A basic, but often overlooked, important first step is to understand what capabilities exist and what capabilities are needed for innovation. This process is the most important, so don’t give lip service. Engage with suppliers if they are building capabilities. Make no assumptions and set aside preconceptions and unconscious biases. Only then can we truly examine the status quo and explore options for further evolution. I mean really exploring them – not just thinking they are too difficult or making decisions based on personal biases. Please point Somewhat unfortunately, governments have a rich tapestry to learn from IT and transformational failures. In the current economic climate, it is imperative not to repeat mistakes already made.
The evaluation stage is also important. It’s not easy to stick to a solution and give proper attention to all available options. Of course, if your evolving approach is still too risky, don’t let yourself be held hostage to your fortune. I’m not suggesting being as dogmatic about evolution as we are about current transformation. You need a balance.
Finally, evolve. To make this approach perfectly clear, I would like to focus on being data and user centric rather than system centric. Technology is not an end in itself. It has always been a means to an end. For too long, the focus has been on technology and systems because this was lost in the middle of translation.

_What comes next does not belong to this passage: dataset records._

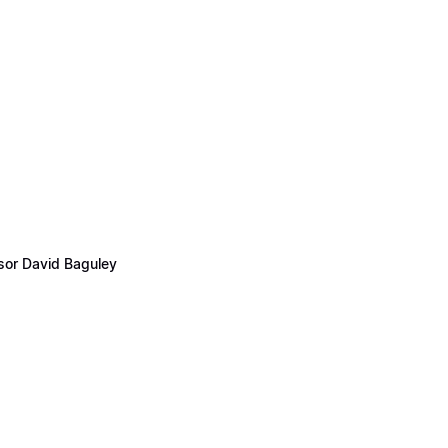
ssor David Baguley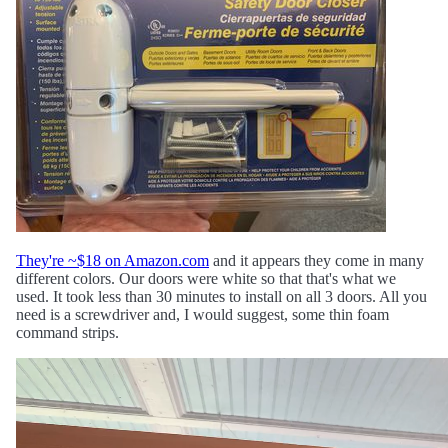
They're ~$18 on Amazon.com
and it appears they come in many
different colors. Our doors were white so that that's what we
used. It took less than 30 minutes to install on all 3 doors. All you
need is a screwdriver and, I would suggest, some thin foam
command strips.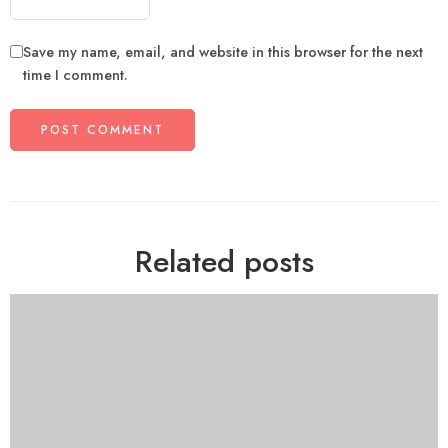
Save my name, email, and website in this browser for the next
time I comment.
Related posts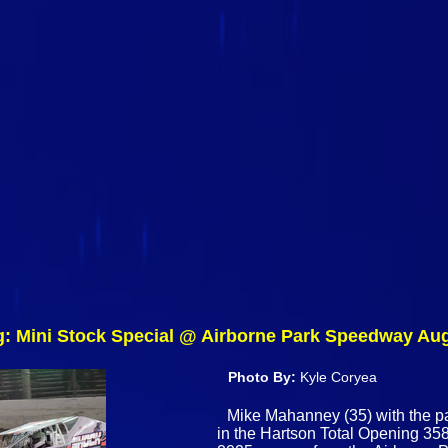
g: Mini Stock Special @ Airborne Park Speedway Au
Photo By:
Kyle Coryea
Mike Mahanney (35) with the pa
in the Hartson Total Opening 358 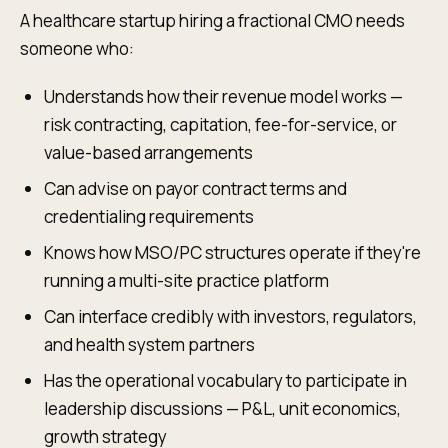
A healthcare startup hiring a fractional CMO needs
someone who:
Understands how their revenue model works —
risk contracting, capitation, fee-for-service, or
value-based arrangements
Can advise on payor contract terms and
credentialing requirements
Knows how MSO/PC structures operate if they're
running a multi-site practice platform
Can interface credibly with investors, regulators,
and health system partners
Has the operational vocabulary to participate in
leadership discussions — P&L, unit economics,
growth strategy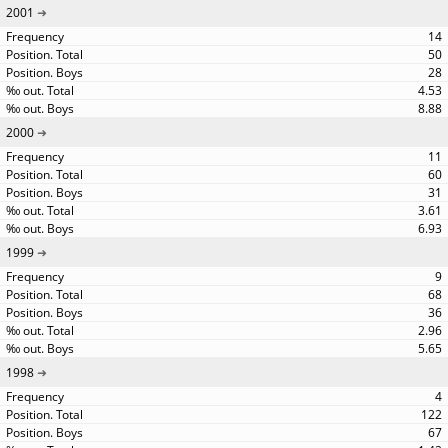
2001
14
50
28
4.53
8.88
2000
11
60
31
3.61
6.93
1999
9
68
36
2.96
5.65
1998
4
122
67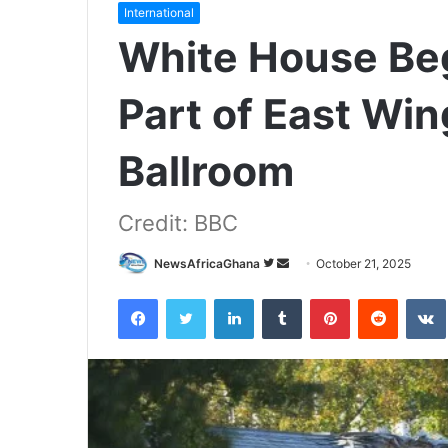
International
White House Be
Part of East Win
Ballroom
Credit: BBC
NewsAfricaGhana
October 21, 2025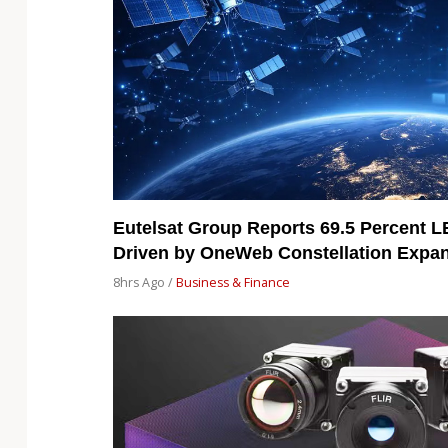
Eutelsat Group Reports 69.5 Percent 
Driven by OneWeb Constellation Expa
8hrs Ago /
Business & Finance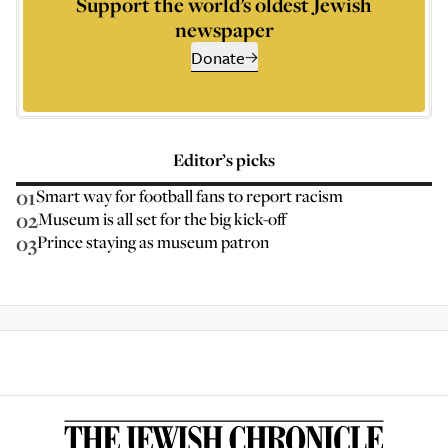
Support the world’s oldest Jewish
newspaper
Donate
Editor’s picks
01
Smart way for football fans to report racism
02
Museum is all set for the big kick-off
03
Prince staying as museum patron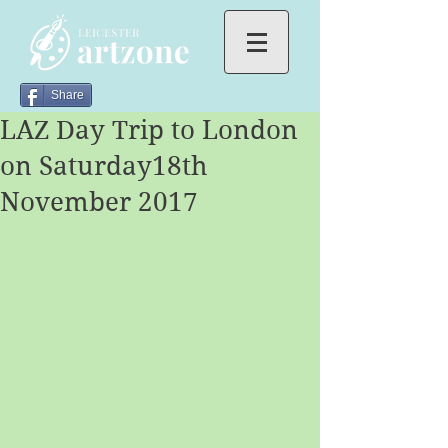
Share
LAZ Day Trip to London
on Saturday18th
November 2017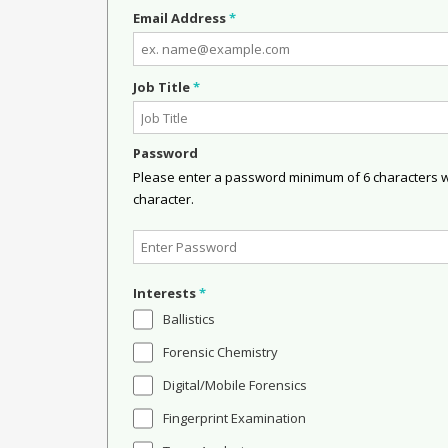
Email Address
*
Job Title
*
Password
Please enter a password minimum of 6 characters wit
character.
Interests
*
Ballistics
Forensic Chemistry
Digital/Mobile Forensics
Fingerprint Examination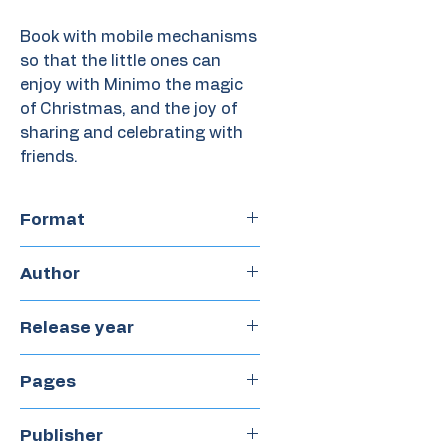
Book with mobile mechanisms
so that the little ones can
enjoy with Minimo the magic
of Christmas, and the joy of
sharing and celebrating with
friends.
Format
Hardcover
Author
Meritxell Martí
Release year
2023
Pages
16
Publisher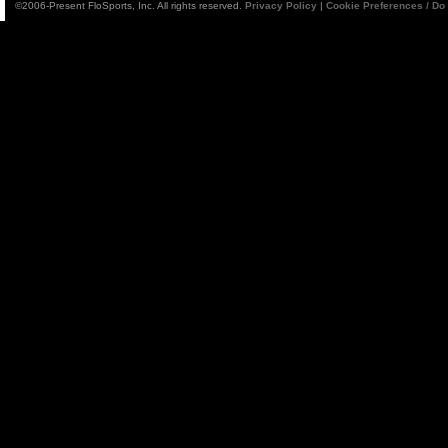
©2006-Present FloSports, Inc. All rights reserved.
Privacy Policy
|
Cookie Preferences / Do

As a final point, the public sector should strive to leverage open standards wherever possible and promote interoperability. There is so much available today that you are not bound by monolithic, single-source procurement. But rest assured. The market will continually tell you that it is what you need.
Ultimately it is important not to enter the market before you know what you want and not allow people to create jobs themselves. Create an environment of large scale commercial engagement Then, well, you can see the self-fulfilling prophecy. Often the wiser choice is to renovate rather than rebuild.
This article was provided by Andy Lethbridge, Head of Consulting for Central Government at BAE Systems Digital Intelligence.